*What is expected*
Read the records and gather each line that includes "online".

[Extracted page text data]
□ □ □ □ □
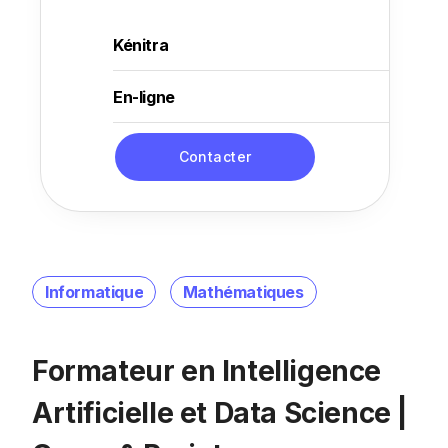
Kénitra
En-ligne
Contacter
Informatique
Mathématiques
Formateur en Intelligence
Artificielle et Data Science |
□ □ □ □ □
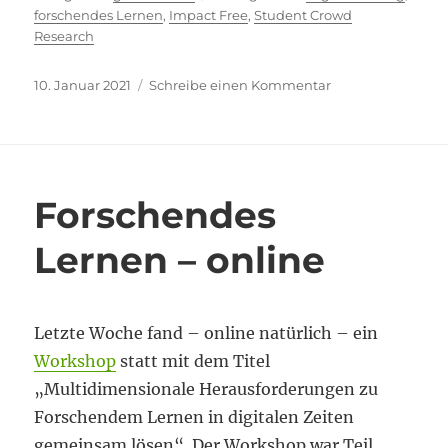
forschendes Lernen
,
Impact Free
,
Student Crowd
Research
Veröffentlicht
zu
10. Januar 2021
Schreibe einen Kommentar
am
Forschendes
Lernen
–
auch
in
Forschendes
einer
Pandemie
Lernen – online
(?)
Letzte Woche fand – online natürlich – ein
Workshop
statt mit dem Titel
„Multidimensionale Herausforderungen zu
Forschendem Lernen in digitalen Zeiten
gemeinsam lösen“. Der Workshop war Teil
□ □ □ □ □
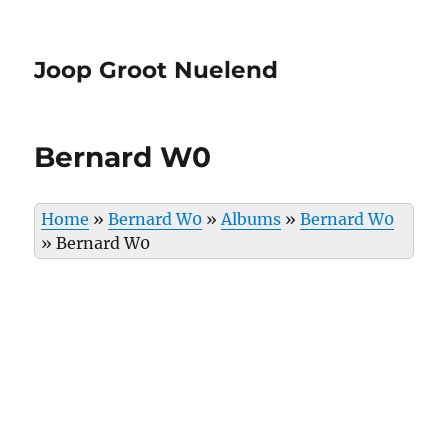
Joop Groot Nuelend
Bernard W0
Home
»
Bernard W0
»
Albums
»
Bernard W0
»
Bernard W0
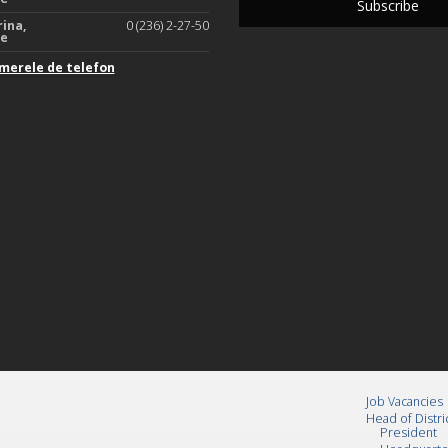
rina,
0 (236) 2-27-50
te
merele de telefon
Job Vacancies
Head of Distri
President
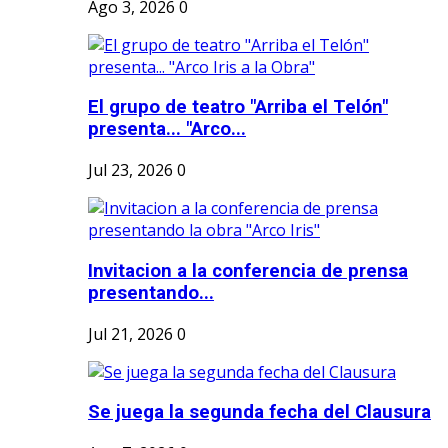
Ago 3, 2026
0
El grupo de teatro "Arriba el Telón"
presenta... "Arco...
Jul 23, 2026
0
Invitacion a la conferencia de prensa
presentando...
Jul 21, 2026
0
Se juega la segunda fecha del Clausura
□ □ □ □ □
*Answer for this exercise*
Lernen – online
Letzte Woche fand – online natürlich – ein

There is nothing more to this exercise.